PROBLEM TO SOLVE
Could you report every line of the listing below that holds the word "abends"?

SUPPLIED DATA

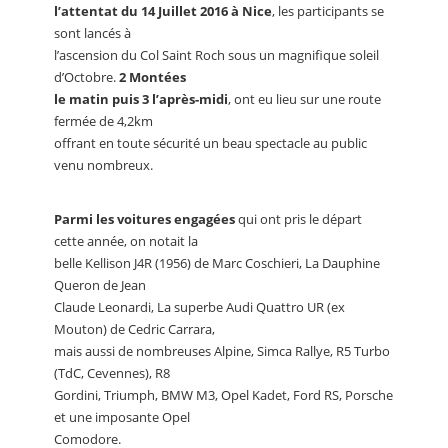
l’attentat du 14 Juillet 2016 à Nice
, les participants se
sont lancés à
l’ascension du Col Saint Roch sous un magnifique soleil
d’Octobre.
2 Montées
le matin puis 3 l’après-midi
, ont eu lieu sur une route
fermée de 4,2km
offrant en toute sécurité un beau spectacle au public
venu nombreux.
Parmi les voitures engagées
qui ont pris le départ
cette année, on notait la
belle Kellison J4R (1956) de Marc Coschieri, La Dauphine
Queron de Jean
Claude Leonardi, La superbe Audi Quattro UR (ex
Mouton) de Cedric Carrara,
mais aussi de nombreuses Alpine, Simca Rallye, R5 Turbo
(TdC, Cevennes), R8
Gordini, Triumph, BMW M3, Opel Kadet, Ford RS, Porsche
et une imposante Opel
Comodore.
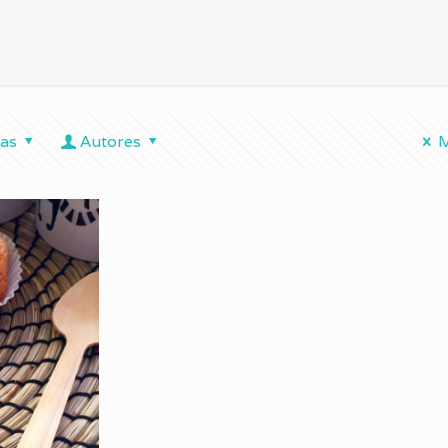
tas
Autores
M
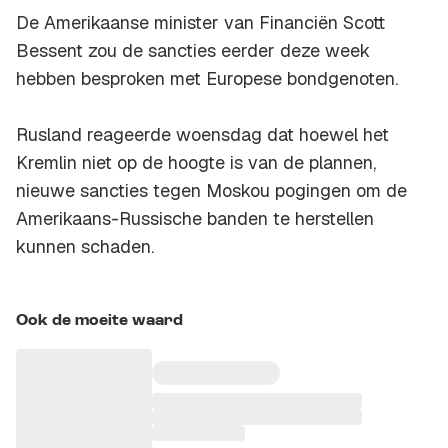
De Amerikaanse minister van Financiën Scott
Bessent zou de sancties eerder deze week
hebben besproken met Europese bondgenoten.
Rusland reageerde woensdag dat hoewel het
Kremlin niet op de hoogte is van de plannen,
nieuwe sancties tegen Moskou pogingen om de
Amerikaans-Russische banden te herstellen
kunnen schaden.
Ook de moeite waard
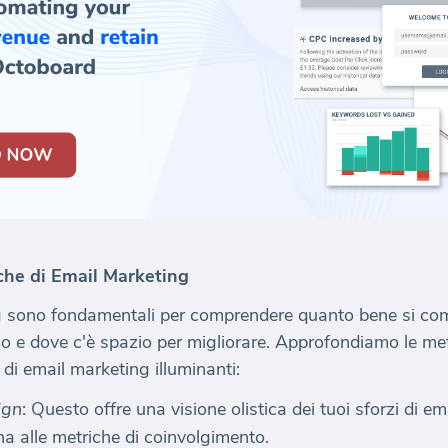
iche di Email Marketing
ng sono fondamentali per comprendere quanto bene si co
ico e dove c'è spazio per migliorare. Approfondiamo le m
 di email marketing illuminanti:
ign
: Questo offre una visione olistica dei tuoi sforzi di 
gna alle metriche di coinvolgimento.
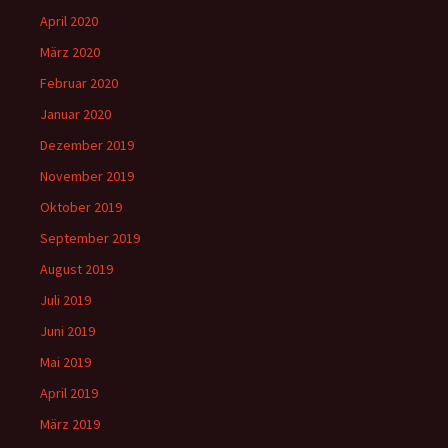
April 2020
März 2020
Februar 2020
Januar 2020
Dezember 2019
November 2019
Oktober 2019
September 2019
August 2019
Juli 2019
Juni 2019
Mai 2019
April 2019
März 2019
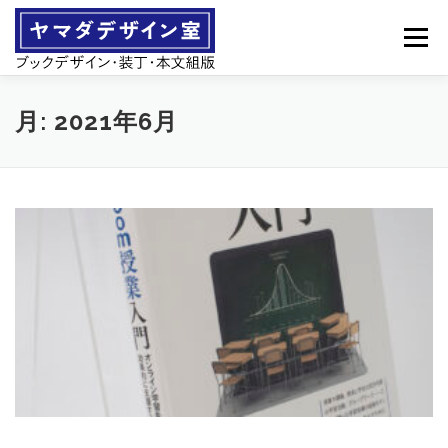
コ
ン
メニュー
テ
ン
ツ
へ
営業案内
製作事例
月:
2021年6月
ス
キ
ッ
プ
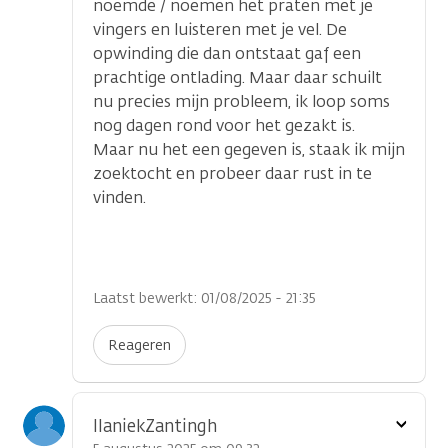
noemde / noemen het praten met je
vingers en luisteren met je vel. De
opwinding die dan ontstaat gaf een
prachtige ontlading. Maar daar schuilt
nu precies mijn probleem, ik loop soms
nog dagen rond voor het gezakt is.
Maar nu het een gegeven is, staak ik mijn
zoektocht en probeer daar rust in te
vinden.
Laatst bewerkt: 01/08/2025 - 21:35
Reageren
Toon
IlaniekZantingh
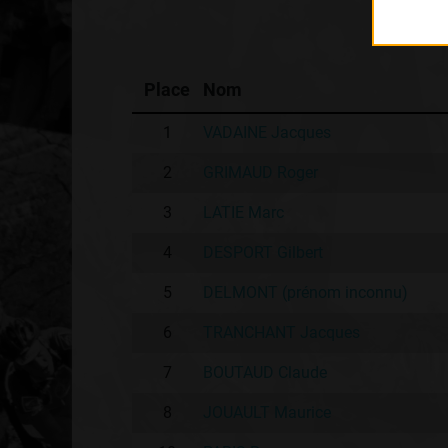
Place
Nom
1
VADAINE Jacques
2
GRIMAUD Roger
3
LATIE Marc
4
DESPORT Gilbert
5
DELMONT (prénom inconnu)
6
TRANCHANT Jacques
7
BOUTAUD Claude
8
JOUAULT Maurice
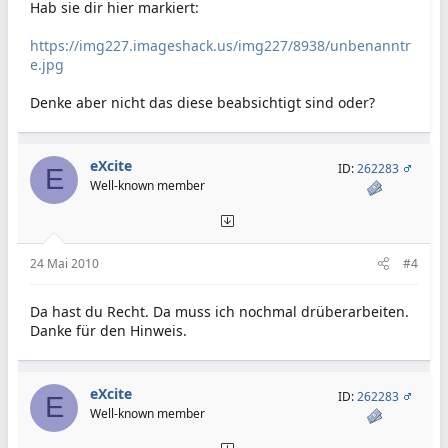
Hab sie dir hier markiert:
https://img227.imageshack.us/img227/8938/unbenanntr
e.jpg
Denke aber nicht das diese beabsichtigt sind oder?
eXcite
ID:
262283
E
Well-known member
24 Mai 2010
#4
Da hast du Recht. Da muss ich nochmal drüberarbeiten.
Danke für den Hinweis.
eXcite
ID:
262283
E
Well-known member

---

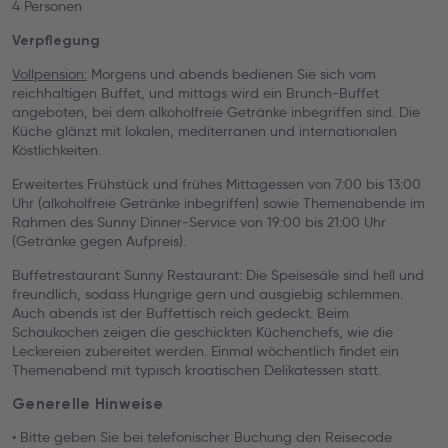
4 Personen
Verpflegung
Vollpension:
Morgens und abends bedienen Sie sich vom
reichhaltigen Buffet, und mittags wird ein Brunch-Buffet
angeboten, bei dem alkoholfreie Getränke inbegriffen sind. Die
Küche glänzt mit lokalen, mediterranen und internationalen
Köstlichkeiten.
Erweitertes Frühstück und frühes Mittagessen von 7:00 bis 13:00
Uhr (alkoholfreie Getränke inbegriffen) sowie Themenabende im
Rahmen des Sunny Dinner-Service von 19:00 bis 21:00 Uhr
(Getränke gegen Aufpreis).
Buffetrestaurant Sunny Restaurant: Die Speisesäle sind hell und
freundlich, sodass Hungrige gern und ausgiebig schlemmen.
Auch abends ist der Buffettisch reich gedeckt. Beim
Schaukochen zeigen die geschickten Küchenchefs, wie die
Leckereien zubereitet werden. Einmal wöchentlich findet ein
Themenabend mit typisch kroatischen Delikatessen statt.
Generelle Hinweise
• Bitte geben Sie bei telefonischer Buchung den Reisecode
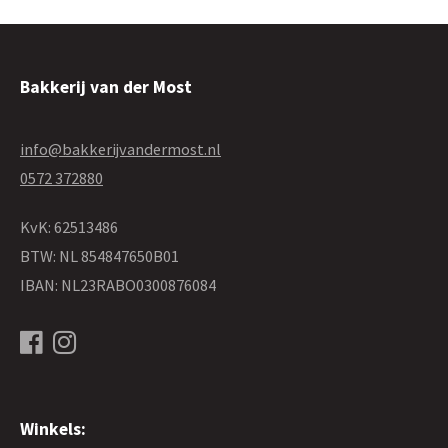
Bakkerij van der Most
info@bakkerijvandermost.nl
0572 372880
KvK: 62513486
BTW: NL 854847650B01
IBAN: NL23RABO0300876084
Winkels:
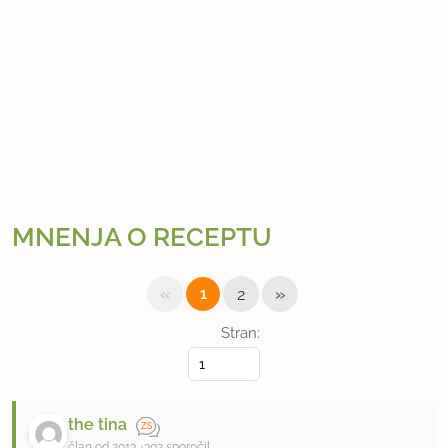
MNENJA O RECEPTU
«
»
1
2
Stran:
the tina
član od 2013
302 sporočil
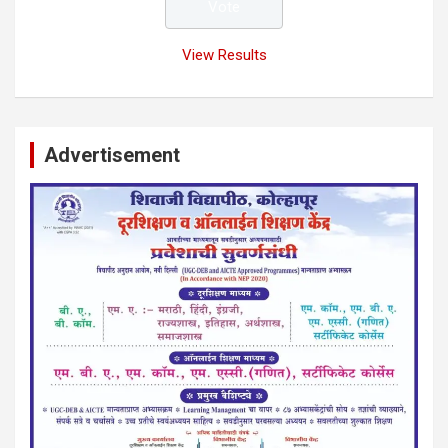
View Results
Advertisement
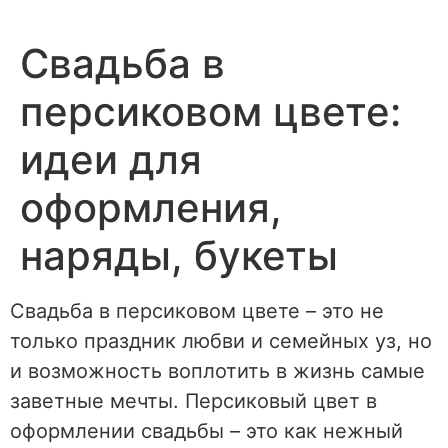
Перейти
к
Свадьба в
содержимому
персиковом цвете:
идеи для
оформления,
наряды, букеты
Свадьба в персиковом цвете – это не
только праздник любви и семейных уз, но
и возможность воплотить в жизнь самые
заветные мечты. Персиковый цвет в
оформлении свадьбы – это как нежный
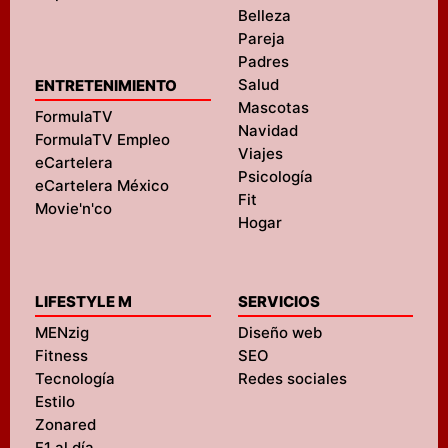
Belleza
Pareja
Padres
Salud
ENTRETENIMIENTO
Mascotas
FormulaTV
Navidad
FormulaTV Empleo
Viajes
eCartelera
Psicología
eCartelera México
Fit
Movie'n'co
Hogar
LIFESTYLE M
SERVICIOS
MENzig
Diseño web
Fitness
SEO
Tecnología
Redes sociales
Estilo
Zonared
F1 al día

ANSWER BELOW
Morgens und abends bedienen Sie sich vom
Auch abends ist der Buffettisch reich gedeckt. Beim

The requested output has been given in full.